#### Activity:
Make an exact copy of the lines from the one containing "Segment every instance" through the end of the records below, and leave out every picture.

________________

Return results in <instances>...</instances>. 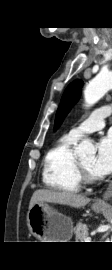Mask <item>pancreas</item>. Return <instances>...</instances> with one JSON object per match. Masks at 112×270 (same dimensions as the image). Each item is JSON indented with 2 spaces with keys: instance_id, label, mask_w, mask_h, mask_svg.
Here are the masks:
<instances>
[{
  "instance_id": "1",
  "label": "pancreas",
  "mask_w": 112,
  "mask_h": 270,
  "mask_svg": "<svg viewBox=\"0 0 112 270\" xmlns=\"http://www.w3.org/2000/svg\"><path fill=\"white\" fill-rule=\"evenodd\" d=\"M76 242H85V239L88 237V228L87 225L78 222L74 228Z\"/></svg>"
}]
</instances>
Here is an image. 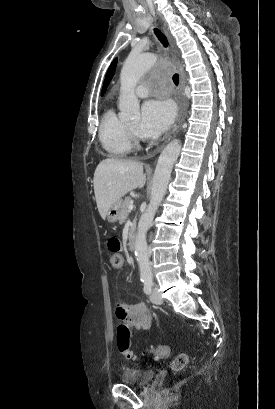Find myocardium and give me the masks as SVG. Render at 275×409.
<instances>
[{"label": "myocardium", "instance_id": "obj_1", "mask_svg": "<svg viewBox=\"0 0 275 409\" xmlns=\"http://www.w3.org/2000/svg\"><path fill=\"white\" fill-rule=\"evenodd\" d=\"M128 132L131 139V143L135 146H139L140 143L143 141L142 138L139 136L138 132L128 126Z\"/></svg>", "mask_w": 275, "mask_h": 409}]
</instances>
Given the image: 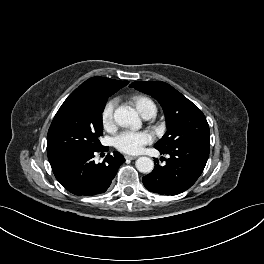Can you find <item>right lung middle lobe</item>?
I'll use <instances>...</instances> for the list:
<instances>
[{
  "mask_svg": "<svg viewBox=\"0 0 264 264\" xmlns=\"http://www.w3.org/2000/svg\"><path fill=\"white\" fill-rule=\"evenodd\" d=\"M108 98L70 94L56 113L47 135L48 159L64 152L103 148L102 111Z\"/></svg>",
  "mask_w": 264,
  "mask_h": 264,
  "instance_id": "dd1d6c3e",
  "label": "right lung middle lobe"
}]
</instances>
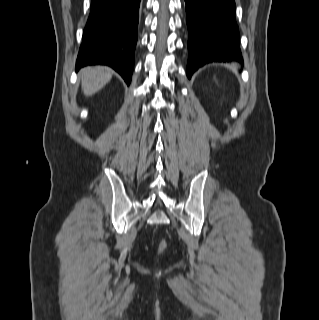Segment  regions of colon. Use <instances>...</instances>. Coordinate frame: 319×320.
<instances>
[{
	"mask_svg": "<svg viewBox=\"0 0 319 320\" xmlns=\"http://www.w3.org/2000/svg\"><path fill=\"white\" fill-rule=\"evenodd\" d=\"M159 246H160V249H162V250L165 249V247H166V242H165L164 240L160 241Z\"/></svg>",
	"mask_w": 319,
	"mask_h": 320,
	"instance_id": "1",
	"label": "colon"
}]
</instances>
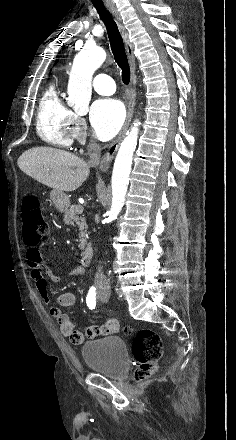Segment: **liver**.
I'll return each instance as SVG.
<instances>
[{
	"label": "liver",
	"instance_id": "liver-1",
	"mask_svg": "<svg viewBox=\"0 0 236 440\" xmlns=\"http://www.w3.org/2000/svg\"><path fill=\"white\" fill-rule=\"evenodd\" d=\"M26 175L53 190L71 192L78 189L90 173V165L80 157L52 147H34L18 158Z\"/></svg>",
	"mask_w": 236,
	"mask_h": 440
}]
</instances>
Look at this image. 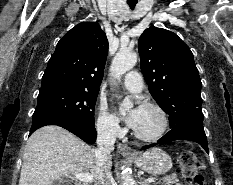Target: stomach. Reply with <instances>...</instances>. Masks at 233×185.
I'll list each match as a JSON object with an SVG mask.
<instances>
[{
    "instance_id": "0dacf381",
    "label": "stomach",
    "mask_w": 233,
    "mask_h": 185,
    "mask_svg": "<svg viewBox=\"0 0 233 185\" xmlns=\"http://www.w3.org/2000/svg\"><path fill=\"white\" fill-rule=\"evenodd\" d=\"M128 158L140 169L151 174H164L172 167L170 156L161 148H152L144 153Z\"/></svg>"
}]
</instances>
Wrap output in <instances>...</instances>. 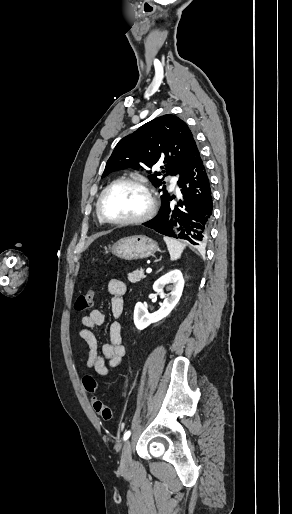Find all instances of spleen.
I'll return each instance as SVG.
<instances>
[{"instance_id":"spleen-1","label":"spleen","mask_w":292,"mask_h":514,"mask_svg":"<svg viewBox=\"0 0 292 514\" xmlns=\"http://www.w3.org/2000/svg\"><path fill=\"white\" fill-rule=\"evenodd\" d=\"M164 242H166L170 260H179L183 250H185V244H182L179 240H172V238H164Z\"/></svg>"}]
</instances>
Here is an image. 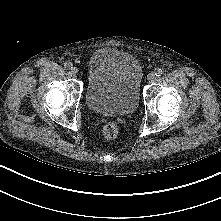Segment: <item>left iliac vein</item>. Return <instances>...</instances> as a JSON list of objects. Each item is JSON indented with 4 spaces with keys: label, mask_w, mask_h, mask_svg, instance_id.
Returning <instances> with one entry per match:
<instances>
[{
    "label": "left iliac vein",
    "mask_w": 221,
    "mask_h": 221,
    "mask_svg": "<svg viewBox=\"0 0 221 221\" xmlns=\"http://www.w3.org/2000/svg\"><path fill=\"white\" fill-rule=\"evenodd\" d=\"M147 79H148L149 81H154V80L156 79V75H155L154 73H149V74L147 75Z\"/></svg>",
    "instance_id": "1"
}]
</instances>
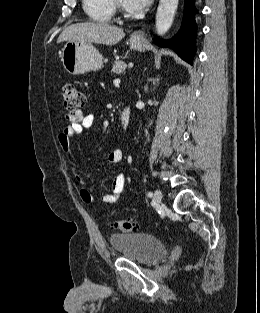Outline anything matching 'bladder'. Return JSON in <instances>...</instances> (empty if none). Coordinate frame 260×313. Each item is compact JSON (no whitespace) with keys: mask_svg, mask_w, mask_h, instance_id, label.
Wrapping results in <instances>:
<instances>
[{"mask_svg":"<svg viewBox=\"0 0 260 313\" xmlns=\"http://www.w3.org/2000/svg\"><path fill=\"white\" fill-rule=\"evenodd\" d=\"M109 242L122 257L141 265H150L167 252L163 242L145 233L113 234Z\"/></svg>","mask_w":260,"mask_h":313,"instance_id":"bladder-1","label":"bladder"}]
</instances>
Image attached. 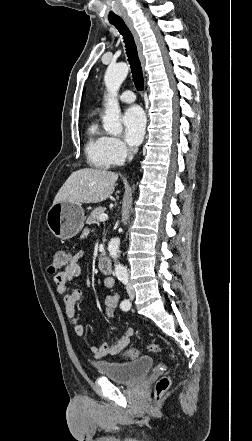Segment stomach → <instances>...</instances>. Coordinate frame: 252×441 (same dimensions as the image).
Masks as SVG:
<instances>
[{
	"mask_svg": "<svg viewBox=\"0 0 252 441\" xmlns=\"http://www.w3.org/2000/svg\"><path fill=\"white\" fill-rule=\"evenodd\" d=\"M84 221V211L80 203H53L46 215L50 231L63 240L76 236L82 229Z\"/></svg>",
	"mask_w": 252,
	"mask_h": 441,
	"instance_id": "1",
	"label": "stomach"
}]
</instances>
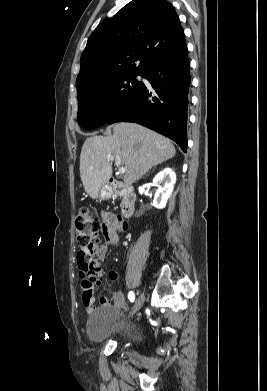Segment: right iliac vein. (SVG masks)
<instances>
[{
	"instance_id": "1",
	"label": "right iliac vein",
	"mask_w": 267,
	"mask_h": 391,
	"mask_svg": "<svg viewBox=\"0 0 267 391\" xmlns=\"http://www.w3.org/2000/svg\"><path fill=\"white\" fill-rule=\"evenodd\" d=\"M144 300H145V295H144V293H141L140 296L135 301V304H134V306L132 308L130 316H133L141 308V306L144 303Z\"/></svg>"
}]
</instances>
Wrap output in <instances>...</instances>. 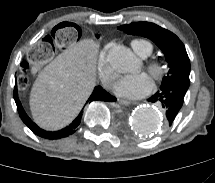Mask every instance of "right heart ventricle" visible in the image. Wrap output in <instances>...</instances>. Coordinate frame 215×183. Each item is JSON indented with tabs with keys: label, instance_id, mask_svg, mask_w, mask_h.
Returning a JSON list of instances; mask_svg holds the SVG:
<instances>
[{
	"label": "right heart ventricle",
	"instance_id": "e07e8e85",
	"mask_svg": "<svg viewBox=\"0 0 215 183\" xmlns=\"http://www.w3.org/2000/svg\"><path fill=\"white\" fill-rule=\"evenodd\" d=\"M130 45L133 51L142 58L150 56L154 49L153 44L149 40L143 38L131 40Z\"/></svg>",
	"mask_w": 215,
	"mask_h": 183
}]
</instances>
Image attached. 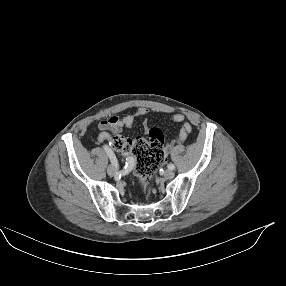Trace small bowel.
Here are the masks:
<instances>
[{
  "instance_id": "1",
  "label": "small bowel",
  "mask_w": 286,
  "mask_h": 286,
  "mask_svg": "<svg viewBox=\"0 0 286 286\" xmlns=\"http://www.w3.org/2000/svg\"><path fill=\"white\" fill-rule=\"evenodd\" d=\"M148 113L146 108L140 107L135 114H128L123 117L112 115L101 120L98 124L100 133L97 136L98 142H109L113 135L120 133L124 128H132L135 124L136 117H144ZM170 120L176 123H183L176 139L167 145L170 150L174 145L184 142L192 131V127L188 122H185L186 116L182 113H176L170 116ZM144 131L148 130V124L143 123Z\"/></svg>"
}]
</instances>
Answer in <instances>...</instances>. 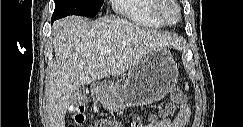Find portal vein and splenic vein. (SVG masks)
<instances>
[{
	"mask_svg": "<svg viewBox=\"0 0 243 127\" xmlns=\"http://www.w3.org/2000/svg\"><path fill=\"white\" fill-rule=\"evenodd\" d=\"M101 54L105 55V56H108L111 54V51L109 49H105V50H102L101 51Z\"/></svg>",
	"mask_w": 243,
	"mask_h": 127,
	"instance_id": "obj_1",
	"label": "portal vein and splenic vein"
}]
</instances>
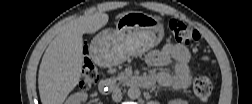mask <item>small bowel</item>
I'll return each mask as SVG.
<instances>
[{"label":"small bowel","instance_id":"c3829d8e","mask_svg":"<svg viewBox=\"0 0 252 104\" xmlns=\"http://www.w3.org/2000/svg\"><path fill=\"white\" fill-rule=\"evenodd\" d=\"M146 61L152 67L172 66V72L164 70L153 75L161 86L175 90L189 87L193 68L190 65V51L186 46L168 43L160 50L149 52Z\"/></svg>","mask_w":252,"mask_h":104}]
</instances>
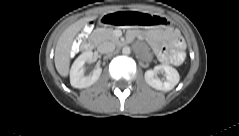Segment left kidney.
<instances>
[{
    "label": "left kidney",
    "mask_w": 239,
    "mask_h": 136,
    "mask_svg": "<svg viewBox=\"0 0 239 136\" xmlns=\"http://www.w3.org/2000/svg\"><path fill=\"white\" fill-rule=\"evenodd\" d=\"M160 71H164L166 74V78L164 80H160L157 77V73ZM144 77L148 85L161 91L172 90L180 80L178 71L175 68L164 64L155 66L153 70H147Z\"/></svg>",
    "instance_id": "left-kidney-1"
}]
</instances>
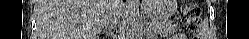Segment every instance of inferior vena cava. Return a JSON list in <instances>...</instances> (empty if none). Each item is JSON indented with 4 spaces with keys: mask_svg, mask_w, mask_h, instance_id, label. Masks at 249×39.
Wrapping results in <instances>:
<instances>
[{
    "mask_svg": "<svg viewBox=\"0 0 249 39\" xmlns=\"http://www.w3.org/2000/svg\"><path fill=\"white\" fill-rule=\"evenodd\" d=\"M119 2H121V0H114L112 11L108 16H106L103 22V28H108L111 30L115 29L120 16V13L117 11V5Z\"/></svg>",
    "mask_w": 249,
    "mask_h": 39,
    "instance_id": "602c4592",
    "label": "inferior vena cava"
}]
</instances>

________________

#### Result of the task:
Segment every instance of inferior vena cava. Return a JSON list in <instances>...</instances> (empty if none). Each item is JSON indented with 4 spaces with keys: mask_svg, mask_w, mask_h, instance_id, label. Masks at 249×39.
Wrapping results in <instances>:
<instances>
[{
    "mask_svg": "<svg viewBox=\"0 0 249 39\" xmlns=\"http://www.w3.org/2000/svg\"><path fill=\"white\" fill-rule=\"evenodd\" d=\"M119 2H121V0H114L112 11L108 16H106L103 22V28H108L111 30L115 29L120 16V13L117 11V5Z\"/></svg>",
    "mask_w": 249,
    "mask_h": 39,
    "instance_id": "602c4592",
    "label": "inferior vena cava"
}]
</instances>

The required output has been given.